(What to produce)
Could you write out every record below exactly, leaving the pictures out?

Transcribed page contents

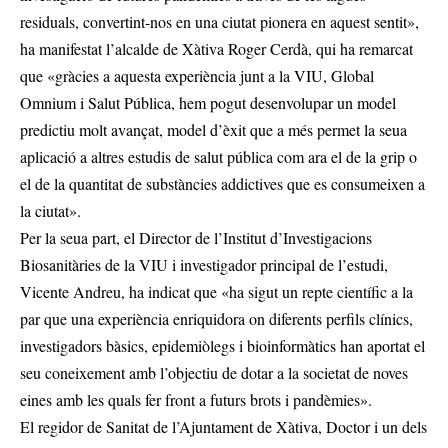
residuals, convertint-nos en una ciutat pionera en aquest sentit»,
ha manifestat l’alcalde de Xàtiva Roger Cerdà, qui ha remarcat
que «gràcies a aquesta experiència junt a la VIU, Global
Omnium i Salut Pública, hem pogut desenvolupar un model
predictiu molt avançat, model d’èxit que a més permet la seua
aplicació a altres estudis de salut pública com ara el de la grip o
el de la quantitat de substàncies addictives que es consumeixen a
la ciutat».
Per la seua part, el Director de l’Institut d’Investigacions
Biosanitàries de la VIU i investigador principal de l’estudi,
Vicente Andreu, ha indicat que «ha sigut un repte científic a la
par que una experiència enriquidora on diferents perfils clínics,
investigadors bàsics, epidemiòlegs i bioinformàtics han aportat el
seu coneixement amb l’objectiu de dotar a la societat de noves
eines amb les quals fer front a futurs brots i pandèmies».
El regidor de Sanitat de l’Ajuntament de Xàtiva, Doctor i un dels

(Exercise answer)
residuals, convertint-nos en una ciutat pionera en aquest sentit»,
ha manifestat l’alcalde de Xàtiva Roger Cerdà, qui ha remarcat
que «gràcies a aquesta experiència junt a la VIU, Global
Omnium i Salut Pública, hem pogut desenvolupar un model
predictiu molt avançat, model d’èxit que a més permet la seua
aplicació a altres estudis de salut pública com ara el de la grip o
el de la quantitat de substàncies addictives que es consumeixen a
la ciutat».
Per la seua part, el Director de l’Institut d’Investigacions
Biosanitàries de la VIU i investigador principal de l’estudi,
Vicente Andreu, ha indicat que «ha sigut un repte científic a la
par que una experiència enriquidora on diferents perfils clínics,
investigadors bàsics, epidemiòlegs i bioinformàtics han aportat el
seu coneixement amb l’objectiu de dotar a la societat de noves
eines amb les quals fer front a futurs brots i pandèmies».
El regidor de Sanitat de l’Ajuntament de Xàtiva, Doctor i un dels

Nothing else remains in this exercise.